4. 年金だけで生活できる高齢者世帯は41.7%のみ

厚生労働省「2023(令和5)年 国民生活基礎調査の概況」より、老後、年金だけで生活できる高齢者世帯は41.7%であることがわかりました。

公的年金・恩給の総所得に占める割合別世帯数の構成割合

公的年金・恩給の総所得に占める割合別世帯数の構成割合

出所:厚生労働省「2023(令和5)年 国民生活基礎調査の概況」

上記のデータは、公的年金・恩給の総所得に占める割合別世帯数の構成割合です。

高齢者世帯の約6割が、公的年金・恩給以外の収入で生活費をカバーしていることがわかります。

労働収入以外では、私的年金、運用資産の分配金や配当金などが考えられます。健康面や体力面を考慮すると、労働収入を中心に生活設計を考えるのはリスクが大きいでしょう。

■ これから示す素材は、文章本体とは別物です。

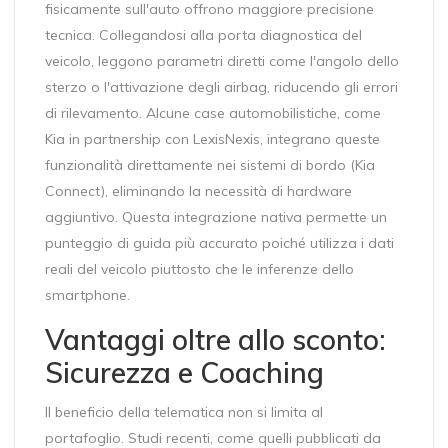
fisicamente sull'auto offrono maggiore precisione
tecnica. Collegandosi alla porta diagnostica del
veicolo, leggono parametri diretti come l'angolo dello
sterzo o l'attivazione degli airbag, riducendo gli errori
di rilevamento. Alcune case automobilistiche, come
Kia in partnership con LexisNexis, integrano queste
funzionalità direttamente nei sistemi di bordo (Kia
Connect), eliminando la necessità di hardware
aggiuntivo. Questa integrazione nativa permette un
punteggio di guida più accurato poiché utilizza i dati
reali del veicolo piuttosto che le inferenze dello
smartphone.
Vantaggi oltre allo sconto:
Sicurezza e Coaching
Il beneficio della telematica non si limita al
portafoglio. Studi recenti, come quelli pubblicati da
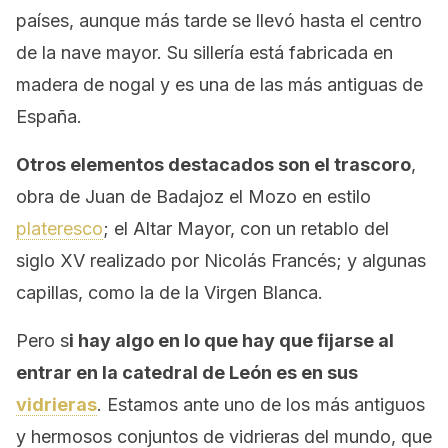
países, aunque más tarde se llevó hasta el centro
de la nave mayor. Su sillería está fabricada en
madera de nogal y es una de las más antiguas de
España.
Otros elementos destacados son el trascoro
,
obra de Juan de Badajoz el Mozo en estilo
plateresco
; el Altar Mayor, con un retablo del
siglo XV realizado por Nicolás Francés; y algunas
capillas, como la de la Virgen Blanca.
Pero s
i hay algo en lo que hay que fijarse al
entrar en la catedral de León es en sus
vidrieras
. Estamos ante uno de los más antiguos
y hermosos conjuntos de vidrieras del mundo, que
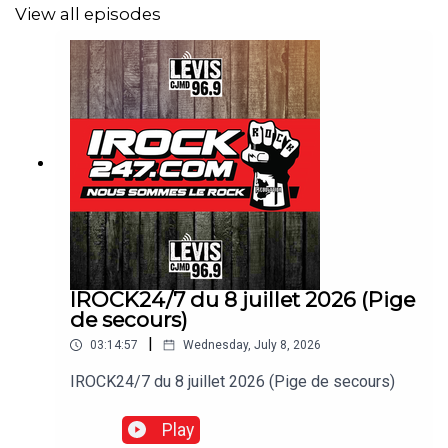
View all episodes
IROCK24/7 du 8 juillet 2026 (Pige
de secours)
|
03:14:57
Wednesday, July 8, 2026
IROCK24/7 du 8 juillet 2026 (Pige de secours)
Play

現役時代に、私的年金や運用資産を準備しておくと安心です。

5. まとめにかえて

本記事では、65歳以上の貯蓄額や毎月の収支について確認してきました。

人それぞれ収入も支出も違いますが、年金だけでは理想の老後生活が送ることが難しそうだという場合には、いまから資金準備に取り組むことが大切です。

いきなり大きなお金を準備するのは容易ではありません。しかし、少ない金額でもコツコツ貯めていけば、時間をかけて大きな資産になっていきます。

現在はNISAやiDeCoなど将来資金の準備に向いている税制優遇の制度もありますので、貯蓄だけではなく資産運用を取り入れるのもひとつです。

65歳以上無職夫婦世帯の保有資産において有価証券の割合が年々高くなっていましたが、幅広い世代で貯蓄から投資への意識も高まっています。

資産運用はリスクが伴いますが、現役世代のうちから始めることで老後まで時間をかけて継続できるため、リスクを抑えた運用が可能となります。

老後資金の不足を補うという目標達成のために、自身の考えに合っている手段をしっかりと選び、老後を安心して過ごすための準備をしていきましょう。